Calculate ratio: $\tan(\theta) = \frac{\text{Opposite}}{\text{Adjacent}} = \frac{y}{1} = y$.
Thus, the y-coordinate of the intersection on the tangent line is the tangent of the angle.
Variables
| Symbol | Meaning |
|---|---|
θ | Angle (degrees or radians) |
opposite | Side opposite to the angle |
adjacent | Side next to the angle (not hypotenuse) |
Examples
Basic Calculation
Problem: Find tan(45°)
Solution:
Measuring Building Height
Problem: You are standing 50 meters from the base of a building. You measure the angle of elevation to the top as 60°. How tall is the building?
Solution: ~86.6 meters
- Identify knowns: Adjacent = 50m, Angle = 60°.

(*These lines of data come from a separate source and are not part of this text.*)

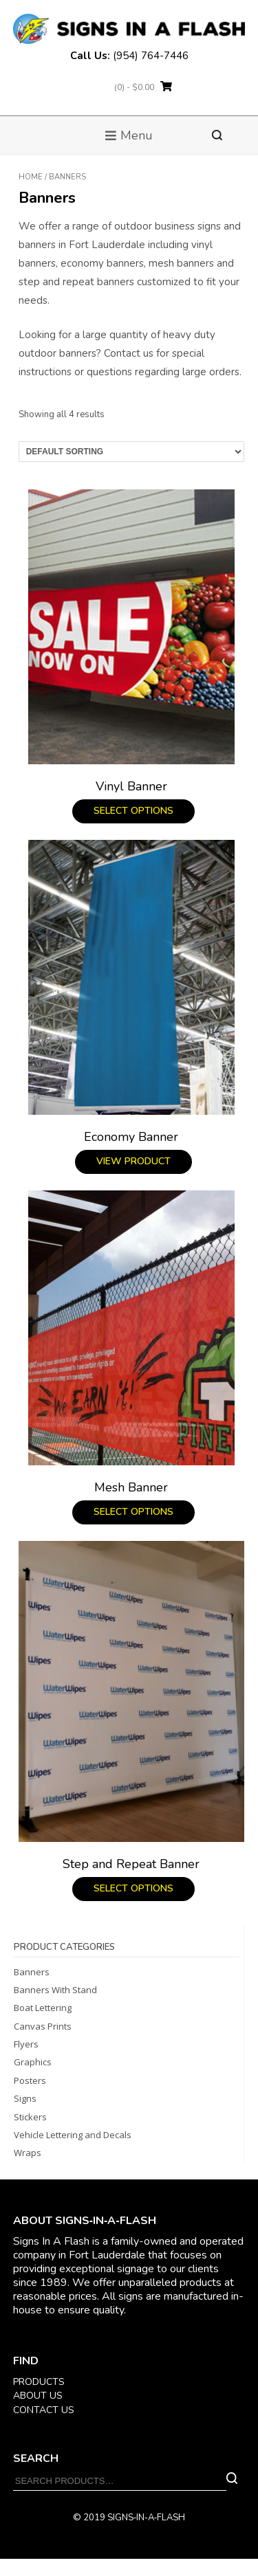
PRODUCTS (39, 2381)
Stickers (30, 2117)
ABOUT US (38, 2395)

- Identify unknown: Opposite (Height).
- Choose ratio: TOA (Tangent = Opposite / Adjacent).
- Equation: $\tan(60^\circ) = \frac{h}{50}$.
- Know that $\tan(60^\circ) = \sqrt{3} \approx 1.732$.
- Solve: $h = 50 \times 1.732$.
- Result: $h \approx 86.6$ meters.
Slope of a Roof
Problem: A roof rises 4 meters for every 12 meters of horizontal run. What is the angle of the roof?
Solution: ~18.4°
- Identify: Opposite (Rise) = 4, Adjacent (Run) = 12.
- Formula: $\tan(\theta) = \frac{4}{12} = 0.333$.
- Use Inverse Tangent: $\theta = \tan^{-1}(0.333)$.
- Calculate: $\theta \approx 18.43^\circ$.
Common Mistakes
Using Hypotenuse
Tangent NEVER uses the hypotenuse. It is only Opposite and Adjacent. If you have the hypotenuse, use Sine or Cosine.
tan(90°)
Students often try to calculate $\tan(90^\circ)$ and get "Error" or assume it is 0. It is UNDEFINED (infinity) because the adjacent side becomes 0.
Real-World Applications
Surveying & Map Making
Surveyors use an instrument called a Theodolite to measure horizontal and vertical angles. By knowing the angle and a baseline distance (adjacent), they use the tangent function to calculate elevations of mountains or heights of landmarks without climbing them.
Physics: Coefficient of Friction
If you place a block on a ramp and slowly tilt it, the block will start sliding at a specific angle $\theta$. The "coefficient of static friction" $\mu$ is exactly equal to $\tan(\theta)$. This simple experiment allows physicists to determine friction properties of materials.
Frequently Asked Questions
Why is tan(45°) = 1?
At 45 degrees, the triangle is an isosceles right triangle. The Opposite and Adjacent sides are exactly the same length. Any number divided by itself is 1.
How is Tangent related to Slope?
They are the same thing! The slope $m$ of a line is defined as $\frac{\text{Rise}}{\text{Run}}$, which is exactly $\frac{\text{Opposite}}{\text{Adjacent}}$, or $\tan(\theta)$.